Juru bicara Dewan Keamanan Nasional Emily Horne mengatakan Sullivan melakukan perjalanan ke Riyadh dan Uni Emirat Arab, sekutu Saudi dalam perang.
Sullivan dikirim pada saat situasi di Yaman, negara termiskin di dunia Arab, semakin memburuk.
Pertempuran telah meningkat di kota utama Marib, ketika pemberontak yang didukung Iran berusaha menggulingkan pemerintah yang didukung Arqab Saudi.
MIlisi Houthi juga ingin merebut kota kaya minyak di utara negara itu.
Upaya internasional mengakhiri perang tidak membuahkan hasil.
Tim Lenderking, utusan khusus AS untuk Yaman, menyerukan Houthi terlibat secara berarti dalam gencatan senjata dan pembicaraan politik.

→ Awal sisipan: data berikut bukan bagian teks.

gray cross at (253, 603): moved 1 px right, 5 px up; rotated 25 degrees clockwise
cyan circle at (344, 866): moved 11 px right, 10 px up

Arab Saudi telha menawarkan proposal gencatan senjata kepada milisi Houthi Yaman awal tahun ini karena ingin merehabilitasi citranya dengan pemerintahan Biden.
Saudi telah menuai kritik internasional atas serangan udara yang membunuh warga sipil dan embargo yang memperburuk kelaparan di sebuah negara di ambang kelaparan.

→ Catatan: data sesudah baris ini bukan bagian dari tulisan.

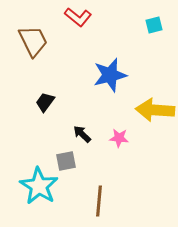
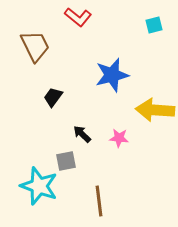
brown trapezoid: moved 2 px right, 5 px down
blue star: moved 2 px right
black trapezoid: moved 8 px right, 5 px up
cyan star: rotated 12 degrees counterclockwise
brown line: rotated 12 degrees counterclockwise
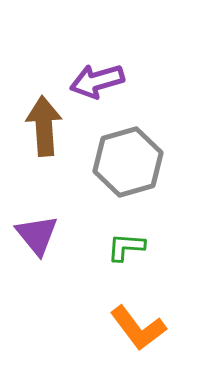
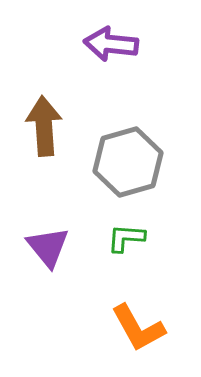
purple arrow: moved 14 px right, 37 px up; rotated 22 degrees clockwise
purple triangle: moved 11 px right, 12 px down
green L-shape: moved 9 px up
orange L-shape: rotated 8 degrees clockwise
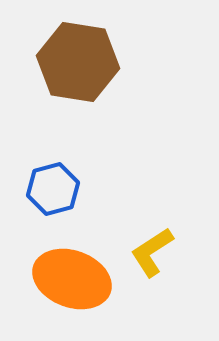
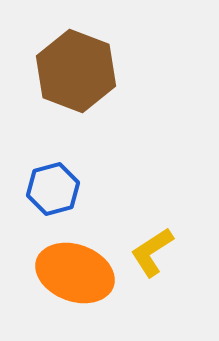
brown hexagon: moved 2 px left, 9 px down; rotated 12 degrees clockwise
orange ellipse: moved 3 px right, 6 px up
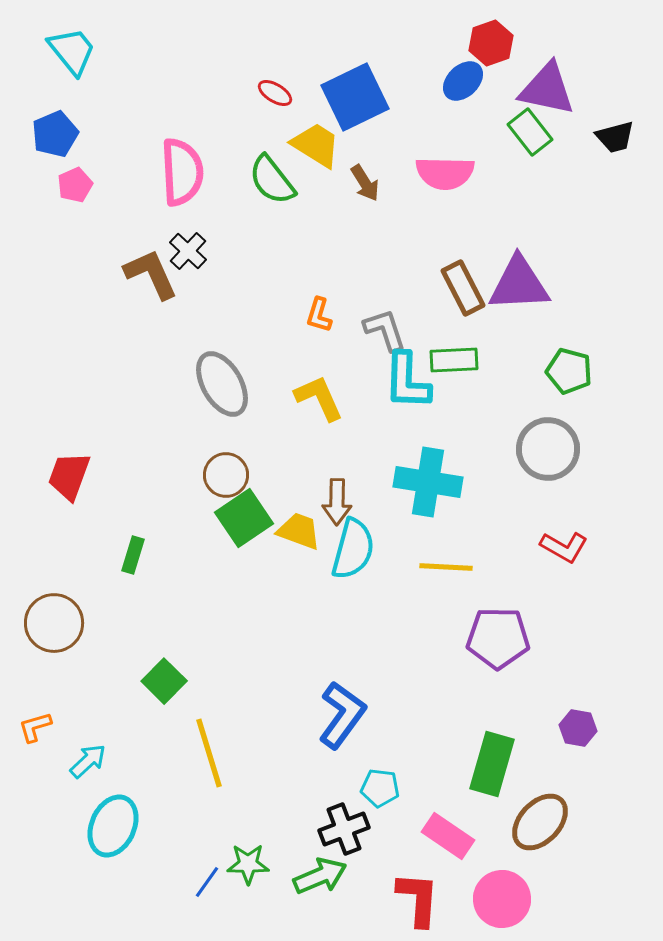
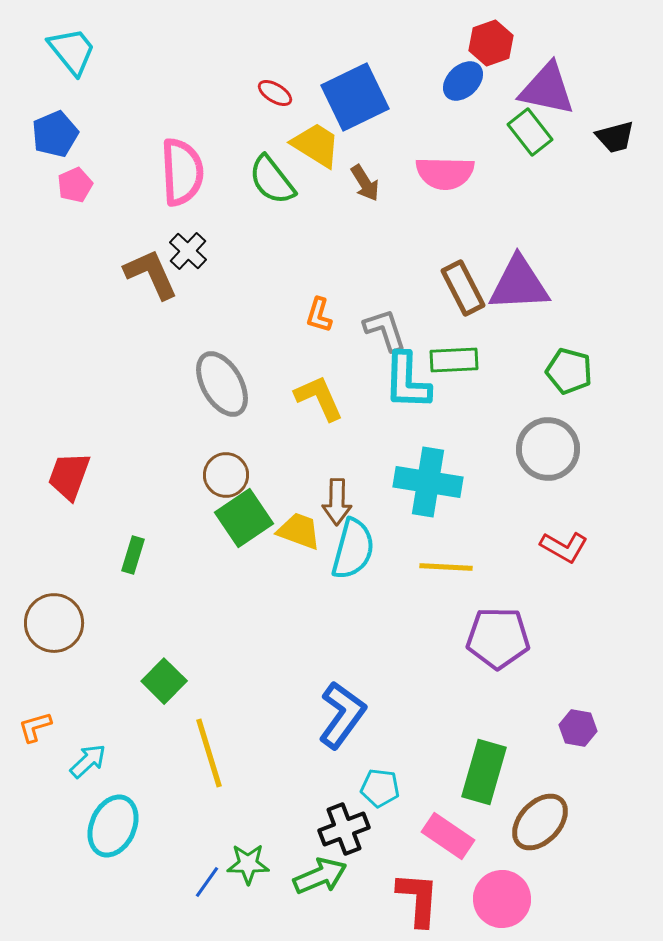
green rectangle at (492, 764): moved 8 px left, 8 px down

Utusan khusus PBB yang baru untuk Yaman, Hans Grundberg baru-baru ini menyatakan negara itu terjebak dalam keadaan perang yang tidak terbatas.
Baca juga: Wakil Presiden Yaman Kutuk Serangan Rudal dan Drone Houthi ke Pelabuhan Mocha
Dikatakan, harus ada negosiasi untuk mengakhiri konflik lebih dari enam tahun, tetapi tidak akan mudah.
Perang Yaman dimulai pada September 2014, ketika Houthi yang didukung Iran merebut Sanaa.
Kemudian, merebut ke selatan untuk mencoba merebut seluruh negara.
Arab Saudi, bersama dengan Uni Emirat Arab dan negara-negara lain, memasuki perang bersama pemerintah Yaman yang diakui secara internasional pada Maret 2015.
AS menjual bom dan jet tempur ke Arab Saudi yang kemudian digunakan kerajaan itu dalam serangan di Yaman yang juga menewaskan warga sipil.
Pemerintahan Obama pada tahun 2015 menawarkan bantuan AS untuk operasi komando dan kontrol Arab Saudi.
Di bawah Presiden Donald Trump, bantuan penargetan terus berlanjut meskipun kemudian menghentikan operasi pengisian bahan bakar AS untuk jet Arab Saudi.
Biden mengumumkan berminggu-minggu mengakhiri semua dukungan Amerika untuk operasi ofensif dalam perang di Yaman, termasuk penjualan senjata yang relevan.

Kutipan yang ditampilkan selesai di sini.